WTI、モメンタム高まり主要レジスタンスを試す
昨日の金およびその他の貴金属の乱高下を受け、本日朝の世界株式市場は下落している。XAUUSDは5,600ドルまで上昇した後、大幅な利益確定売りに押されて5,030ドル付近まで下落し、-1.35%で引けた(本日はさらに4.38%下落)。加えて、市場ではトランプ大統領が本日(米国時間)次期FRB議長を発表するとの見方が広がっている。
こうした背景のもと、本日はここ数週間あまり取り上げてこなかったが、ようやく停滞から抜け出し、12月安値から21%上昇、昨日はテクニカル的に非常に興味深い水準で取引された主要コモディティ、WTI原油に注目する。
マクロ経済や地政学の分析には踏み込まず、チャートに直接焦点を当てる。まずはいつものように長期的な視点から確認する。2023年8月はブラックゴールドが95ドル前後のマルチイヤー高値を付けた時期である。それ以降、この水準を上抜けることはできず、高値・安値を切り下げる教科書的な弱気トレンドが形成された。2024年を通じて、WTIは67ドル付近で非常に強いサポートを見つけ、同水準は複数回試され、長期間維持された。しかし2025年3月、このサポートを下抜けたことで約16%の急落が発生し、55.50ドル付近まで下落した。その後、6月に一時的な上昇はあったものの、価格は67ドルを再び上回ることができず、55.50ドル水準を繰り返し試しながら、10月から数日前まで57.50~61.50ドルのレンジ内で推移していた。
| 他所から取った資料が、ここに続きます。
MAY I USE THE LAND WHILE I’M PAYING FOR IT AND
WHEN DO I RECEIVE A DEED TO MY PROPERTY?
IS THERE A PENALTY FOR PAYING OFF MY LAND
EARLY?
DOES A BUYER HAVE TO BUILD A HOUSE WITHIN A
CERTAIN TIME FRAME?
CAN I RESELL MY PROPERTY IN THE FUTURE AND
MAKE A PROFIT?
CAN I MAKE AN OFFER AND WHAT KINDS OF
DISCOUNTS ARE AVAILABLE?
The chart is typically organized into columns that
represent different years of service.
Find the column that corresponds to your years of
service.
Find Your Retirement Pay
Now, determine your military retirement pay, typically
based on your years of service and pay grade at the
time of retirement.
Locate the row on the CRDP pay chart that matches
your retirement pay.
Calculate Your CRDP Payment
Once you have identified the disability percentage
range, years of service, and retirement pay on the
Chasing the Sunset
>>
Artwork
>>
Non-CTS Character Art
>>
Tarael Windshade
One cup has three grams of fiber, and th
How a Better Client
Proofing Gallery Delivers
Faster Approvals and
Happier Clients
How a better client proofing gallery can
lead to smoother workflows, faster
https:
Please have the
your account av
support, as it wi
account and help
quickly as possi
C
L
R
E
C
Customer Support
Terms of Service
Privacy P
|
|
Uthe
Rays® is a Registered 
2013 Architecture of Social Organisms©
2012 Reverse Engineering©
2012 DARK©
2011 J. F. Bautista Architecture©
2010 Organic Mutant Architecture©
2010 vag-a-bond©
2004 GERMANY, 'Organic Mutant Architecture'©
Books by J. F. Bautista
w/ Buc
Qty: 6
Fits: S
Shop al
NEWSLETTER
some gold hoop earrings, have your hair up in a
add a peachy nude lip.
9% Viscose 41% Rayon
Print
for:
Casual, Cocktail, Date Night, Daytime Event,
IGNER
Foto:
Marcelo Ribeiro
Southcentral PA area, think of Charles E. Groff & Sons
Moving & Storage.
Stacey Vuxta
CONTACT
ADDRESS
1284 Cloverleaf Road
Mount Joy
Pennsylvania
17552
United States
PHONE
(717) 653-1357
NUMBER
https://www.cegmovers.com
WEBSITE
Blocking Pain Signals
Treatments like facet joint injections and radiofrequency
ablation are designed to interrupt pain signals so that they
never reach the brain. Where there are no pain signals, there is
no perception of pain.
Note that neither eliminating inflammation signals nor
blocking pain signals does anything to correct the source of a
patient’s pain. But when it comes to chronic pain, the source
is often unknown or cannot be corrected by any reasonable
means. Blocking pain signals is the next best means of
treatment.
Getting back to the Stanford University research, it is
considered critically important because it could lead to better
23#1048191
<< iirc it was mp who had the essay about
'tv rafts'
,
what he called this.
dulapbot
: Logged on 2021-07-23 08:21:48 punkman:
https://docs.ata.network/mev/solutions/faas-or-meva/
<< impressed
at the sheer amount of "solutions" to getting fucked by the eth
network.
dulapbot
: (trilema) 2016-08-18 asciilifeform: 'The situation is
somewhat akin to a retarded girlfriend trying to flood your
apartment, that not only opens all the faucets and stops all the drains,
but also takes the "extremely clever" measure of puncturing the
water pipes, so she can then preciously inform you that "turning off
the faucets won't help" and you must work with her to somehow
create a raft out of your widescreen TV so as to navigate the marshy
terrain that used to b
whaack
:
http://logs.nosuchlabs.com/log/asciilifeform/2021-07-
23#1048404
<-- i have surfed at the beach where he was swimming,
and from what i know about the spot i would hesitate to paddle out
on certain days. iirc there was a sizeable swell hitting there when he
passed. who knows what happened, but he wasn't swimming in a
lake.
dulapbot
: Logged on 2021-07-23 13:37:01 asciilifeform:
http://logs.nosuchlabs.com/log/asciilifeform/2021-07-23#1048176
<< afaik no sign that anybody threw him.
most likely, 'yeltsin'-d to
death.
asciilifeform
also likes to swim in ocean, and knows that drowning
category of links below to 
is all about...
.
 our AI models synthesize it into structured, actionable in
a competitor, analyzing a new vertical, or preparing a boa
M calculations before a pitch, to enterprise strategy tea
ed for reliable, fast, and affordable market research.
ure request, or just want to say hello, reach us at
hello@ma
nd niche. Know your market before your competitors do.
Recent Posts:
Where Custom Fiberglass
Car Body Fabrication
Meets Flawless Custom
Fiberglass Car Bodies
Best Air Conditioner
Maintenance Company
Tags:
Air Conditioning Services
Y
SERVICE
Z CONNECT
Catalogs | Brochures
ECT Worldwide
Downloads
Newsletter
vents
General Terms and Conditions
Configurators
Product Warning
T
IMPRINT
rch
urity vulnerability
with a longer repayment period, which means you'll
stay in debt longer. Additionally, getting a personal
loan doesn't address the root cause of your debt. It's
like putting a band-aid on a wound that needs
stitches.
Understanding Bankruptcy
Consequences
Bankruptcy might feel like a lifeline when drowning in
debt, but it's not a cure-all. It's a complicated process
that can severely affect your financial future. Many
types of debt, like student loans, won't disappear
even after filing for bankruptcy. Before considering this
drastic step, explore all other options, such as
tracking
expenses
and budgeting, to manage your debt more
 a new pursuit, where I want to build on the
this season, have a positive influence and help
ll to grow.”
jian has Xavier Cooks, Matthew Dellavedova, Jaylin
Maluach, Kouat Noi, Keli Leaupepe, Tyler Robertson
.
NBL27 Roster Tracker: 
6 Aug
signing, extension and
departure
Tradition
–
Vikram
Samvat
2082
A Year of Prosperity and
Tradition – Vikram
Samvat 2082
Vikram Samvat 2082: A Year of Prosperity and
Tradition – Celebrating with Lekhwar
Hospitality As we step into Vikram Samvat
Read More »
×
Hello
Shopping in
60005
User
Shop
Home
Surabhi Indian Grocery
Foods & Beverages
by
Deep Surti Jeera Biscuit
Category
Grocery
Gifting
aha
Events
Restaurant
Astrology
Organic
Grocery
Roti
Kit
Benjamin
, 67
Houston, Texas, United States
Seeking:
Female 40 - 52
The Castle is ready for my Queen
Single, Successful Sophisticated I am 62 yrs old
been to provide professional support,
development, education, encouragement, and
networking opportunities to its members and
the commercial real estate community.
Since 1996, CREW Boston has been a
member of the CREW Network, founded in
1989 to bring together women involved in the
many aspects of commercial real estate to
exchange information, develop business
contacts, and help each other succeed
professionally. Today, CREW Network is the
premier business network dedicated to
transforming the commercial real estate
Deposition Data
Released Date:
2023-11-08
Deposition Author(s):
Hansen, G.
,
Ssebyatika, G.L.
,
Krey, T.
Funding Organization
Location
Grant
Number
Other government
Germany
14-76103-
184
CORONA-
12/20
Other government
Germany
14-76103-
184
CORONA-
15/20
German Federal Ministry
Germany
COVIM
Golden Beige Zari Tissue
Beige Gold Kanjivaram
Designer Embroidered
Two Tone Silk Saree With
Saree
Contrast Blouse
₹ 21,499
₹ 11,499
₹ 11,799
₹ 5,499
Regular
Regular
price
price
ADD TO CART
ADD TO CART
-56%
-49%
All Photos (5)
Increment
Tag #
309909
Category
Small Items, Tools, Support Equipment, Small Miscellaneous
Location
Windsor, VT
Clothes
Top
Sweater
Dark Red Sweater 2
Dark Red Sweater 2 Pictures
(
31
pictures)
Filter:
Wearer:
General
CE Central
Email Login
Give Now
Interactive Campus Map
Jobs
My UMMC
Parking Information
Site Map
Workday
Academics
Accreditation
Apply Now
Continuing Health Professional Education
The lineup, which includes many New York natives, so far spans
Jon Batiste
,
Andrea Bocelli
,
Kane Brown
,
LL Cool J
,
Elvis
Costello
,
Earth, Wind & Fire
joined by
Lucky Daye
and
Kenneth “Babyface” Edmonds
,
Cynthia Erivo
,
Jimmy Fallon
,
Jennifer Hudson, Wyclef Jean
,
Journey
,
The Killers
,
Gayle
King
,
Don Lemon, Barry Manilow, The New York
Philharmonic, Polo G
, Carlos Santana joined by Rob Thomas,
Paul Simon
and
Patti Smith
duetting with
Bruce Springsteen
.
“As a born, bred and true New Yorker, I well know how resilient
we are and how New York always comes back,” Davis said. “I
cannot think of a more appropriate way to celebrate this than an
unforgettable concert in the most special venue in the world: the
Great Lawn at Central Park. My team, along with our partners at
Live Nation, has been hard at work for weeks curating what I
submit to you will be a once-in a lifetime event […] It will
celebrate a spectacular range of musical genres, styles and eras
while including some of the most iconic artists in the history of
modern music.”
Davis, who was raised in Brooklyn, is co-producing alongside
昨日、直近5セッションで11.68%の上昇を記録(最近のWTIの鈍い値動きを考えれば異例)し、価格は67ドル付近および下降トレンドラインに到達した(ただしこのトレンドラインは、過去2年半の下落過程で複数のスパイクによりやや歪められているため、慎重に扱う必要がある)。これほど重要な水準を試した後、本日は約2%下落し、現在は64.40ドル付近で取引されている。現時点での押し戻しは自然な動きだが、インジケーターはより大きな上昇局面の初期段階にある可能性を示唆しており、今後数週間でさらなる上値余地が見込まれる。
下値では63.50ドル、63ドル、特に62ドル付近をエントリー候補として注視する。数セッション以内での67ドル上抜けは想定していないが、もし突破すれば上昇が加速し、WTIはここ数カ月よりも高い価格レンジで安定する可能性が高い。